Written for a prompt over on
mad_server's sneezytime meme.
selene_13 wanted: a not talking/mute!Dean (maybe after the events of In My Time of Dying, or Hell or On The Head of a Pin, ie. preferably due to psychological block), who comes down sick. Sam has to deduce this from how ragged Dean looks and sounds, and steps in.
They had stood side by side watching their father's body burn. "Did Dad say anything to you?" Sam had asked.
"No," Dean had said.
And then he hadn't said anything else.
At all.
To anyone.
After three days, Sam called Bobby. And found out this wasn't the first time Dean had gone mute after a trauma. Sam had vaguely known about the time when he was 4. Sam had vaguely remembered Dean being unnaturally quiet after the shtriga attack.
Sam had had no idea that Dean hadn't spoken at all for nearly the entire time Sam had been at Stanford.
And now -- with their father's death -- Dean had retreated into silence again.
Oh, they still talked. Both had known sign since Sam could remember.
Only now, Sam realised it had been taught him by their fearful father just in case Dean had stopped talking again.
And now he had.
Because their primary communication now was signing, Sam was more aware of Dean's movements. So when Dean began rubbing his eyes and forehead more, Sam realised something was up.

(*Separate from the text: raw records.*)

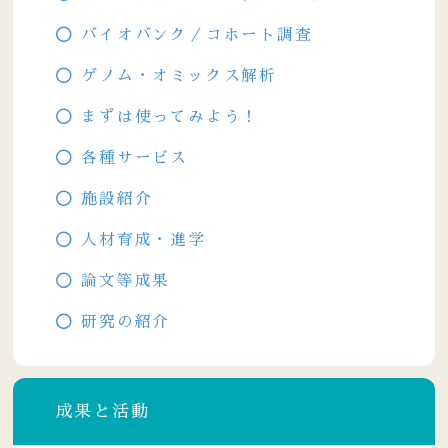
バイオバンク／コホート調査
ゲノム・オミックス解析
まずは使ってみよう！
各種サービス
施設紹介
人材育成・進学
論文等成果
研究の紹介
成果と活動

When the forehead rub moved to rubbing the bridge of his nose the next day, Sam knew what it was.
You're getting sick, he signed. Bad cold, from how it's settling in.
Dean was in the middle of signing a rebuttal when he let an enormous sneeze that seemed to take both of them by surprise. On second thought...
Sam got Dean "medded and bedded", cold medicine down him and putting his exhausted self to bed early so he could sleep the worst of it off.
Bobby called a couple of hours later, to check on them. Sam was startled at how rough and gravel-filled his own voice sounded as he talked to Bobby. He told Bobby about Dean being sick and the steps he was taking to ensure it didn't get worse.
Bobby would drive out to check on them in the morning -- they were only a couple of hours away. In the meanwhile, Sam would get some rest himself. "You sound awful yourself, boy."
"I'm fine. Seriously, I am. I don't know why I sound like this, but I swear I'm well."
It was only until they said their goodbyes and Sam was sliding into his own bed that it hit him, and his eyes snapped to his ill brother as he realised what had happened.
Sam's voice sounded so bad because he hadn't used it in four days.
He had -- quite unintentionally -- muted himself. Because his big brother was.
And it had felt like the most natural thing in the world.